ABOUT THIS TASK
Could you retype the entries below exactly, omitting every picture?

Transcribed page contents
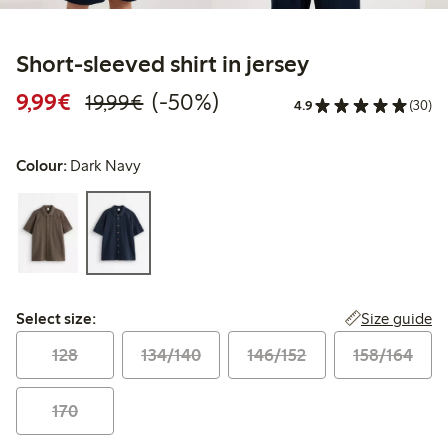
Short-sleeved shirt in jersey
Discounted price: €9.99
Regular price: €19.99
50% percent off
9,99€
(-50%)
19,99€
4.9
(30)
Colour:
Dark Navy
Select size:
Size guide
Select size:
128
134/140
146/152
158/164
170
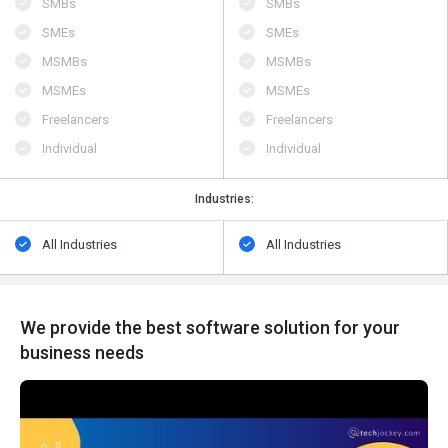
SMBs
SMBs
SMEs
SMEs
MSMBs
MSMBs
MSMEs
MSMEs
Freelancers
Freelancers
Individual
Individual
Industries:
All Industries
All Industries
We provide the best software solution for your
business needs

RESULT OF THE TASK
Short-sleeved shirt in jersey
Discounted price: €9.99
Regular price: €19.99
50% percent off
9,99€
(-50%)
19,99€
4.9
(30)
Colour:
Dark Navy
Select size:
Size guide
Select size:
128
134/140
146/152
158/164
170
SMBs
SMBs
SMEs
SMEs
MSMBs
MSMBs
MSMEs
MSMEs
Freelancers
Freelancers
Individual
Individual
Industries:
All Industries
All Industries
We provide the best software solution for your
business needs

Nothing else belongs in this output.